I don't feel I'm totally safe yet. I still wake up at night scared, trembling, and in tears; and like a frightened child, I often catch myself looking over the shoulder of my mind's eye. Yet, I've started to entertain it all as the darkness before the dawn. The words of a friend recently compelled me into such a new outlook,
"You know there is nothing to be afraid of"
The anniversaries of my life are no more a reality to me than a really bad dream. They can't hurt me anymore. Because of that, I know one day I will rest again. Like when a child finds the courage to sleep again, I know I will one day be brave enough to live soundly and without fear.
Posted by retrieverbaby at 5:50 PM
Sunday, January 16, 2011
Today feels like a blog day. More like an emotional vomit day, but whatever.
It's no secret I have Rheumatoid Arthritis, and that I've had a hard battle with it. Why it's been so resistant to treatment and aggressive with me, I don't know. And as I will likely be resorting to chemo (IV) this year, (which is a step up from what I've already been doing) I have become more discouraged and frightened about my future than ever. At times, when I am at the mercy of pain with no end in sight, I feel like a torture victim who may never fully recover emotionally and mentally from their experience.
And for those of you who have asked, painkillers don't cut the pain.
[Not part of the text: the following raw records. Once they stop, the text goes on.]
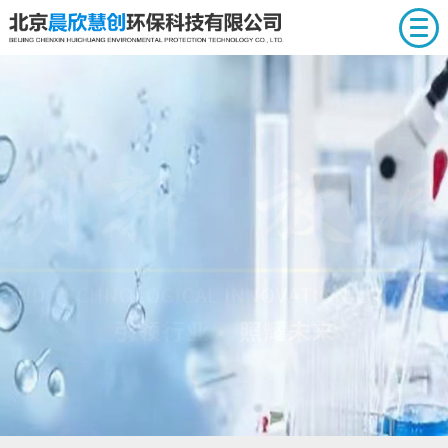
首页
关于我们
产品展示
服务中心
新闻动态
人才招聘
联系我们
Unless I want to be totally doped up, unable to do anything, I have to live with pain. I used to wonder why people resort to heroin for pain relief. Now I know: I'm losing hope in the advances of modern day medicine, and with each day of nothing to look to, I feel I'm losing my mental and emotional integrity.
Eventually I will find a way to cope with this disease regardless of what physical improvements I make. Plus, already being well aware of the hell brought on by a life of drugs, I can pretty much gurantee my hope and cope won't be heroin. (Makin momma proud.)
I know things will get better. In fact, if I really think about it, I can elaborate on how they are getting better. the fact that people have stepped up to the plate in my life to show me they care has been awesome. I never thought the support I've received from various friends and family existed. I guess now would be the time to start mentioning names but if you listened to me cry, or held me through the pain this year--you know who you are! Thank you.
The lemons of my RA have been a bitter bunch to make lemonade out of, but with the help of others I'm trying--and I'm trying hard--to stay positive. I am looking to make 'lemonade' through Assistance Dogs Of The West; finding the right puppy and training my own service dog. This will serve twofold. Not only will I have the new outlet in life of training my own dog and having its help, (My old outlet being running like crazy, which I can no longer do) I will also hopefully be able to train dogs for other disabled people.
This endeavor has not been without it's own setbacks. Today, I am slightly miffed that the litter I've been waiting a year for, has gone totally to politics of the dog show world. However, the more I get my hands dirty in the big bad world of purebred retrievers, the more I am determined to get the best stinkin dog out there. AND it's all the more appreciative and proud I am of the beautiful, healthy retriever I already have. Don't you worry, the right puppy will come in time! And you can bet that milkshake will bring all the boys to the yard.